Wearing a frown that creased his unreasonably handsome features, George Clooney was handcuffed by police outside the gates of the Sudanese Embassy in Washington, DC on March 16, during a protest against a renewed military offensive by the Khartoum regime in the border areas of newly independent South Sudan. The Hollywood actor was shepherded to a waiting patrol car along with a troupe of civil rights leaders, including several Jewish representatives, who were also detained.

The spectacle was a timely reminder that the coalition which crystallized around the genocide in Sudan’s Darfur region — in which Jewish communal organizations were heavily involved, together with assorted celebrities and civil rights groups — has endured. South Sudan is the site of a bloody and seemingly endless conflict that has already claimed upwards of two million lives. The country now faces a new round of murder and mass displacement at the hands of its northern neighbor.

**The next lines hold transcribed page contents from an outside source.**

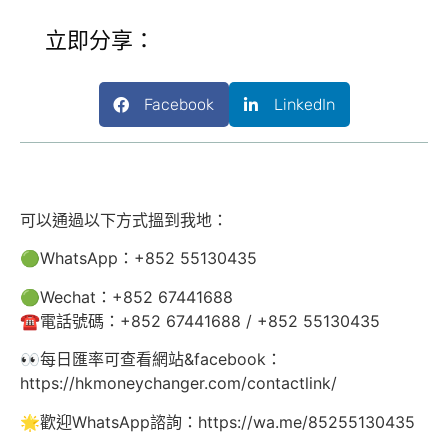
立即分享：
Facebook
LinkedIn
可以通過以下方式搵到我地：
🟢WhatsApp：+852 55130435
🟢Wechat：+852 67441688
☎️電話號碼：+852 67441688 / +852 55130435
👀每日匯率可查看網站&facebook：
https://hkmoneychanger.com/contactlink/
🌟歡迎WhatsApp諮詢：https://wa.me/85255130435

How should these latest horrors be contextualized? In a recent interview, Clooney discussed his visit to the Nuba Mountains, the inhospitable terrain that lies at the heart of the current conflict. “Religion is not an issue,” he said, when asked about the causes of the war. “In the camps you will find Christians and Muslims hiding together. It is ethnic in nature.”

Given the increasingly sharp debate about Islam here in America, it shouldn’t come as a surprise that the liberal Clooney is keen to avoid talk of a religious war. Nonetheless, the Islamist character of the regime in Khartoum can hardly be deemed incidental to the conflict.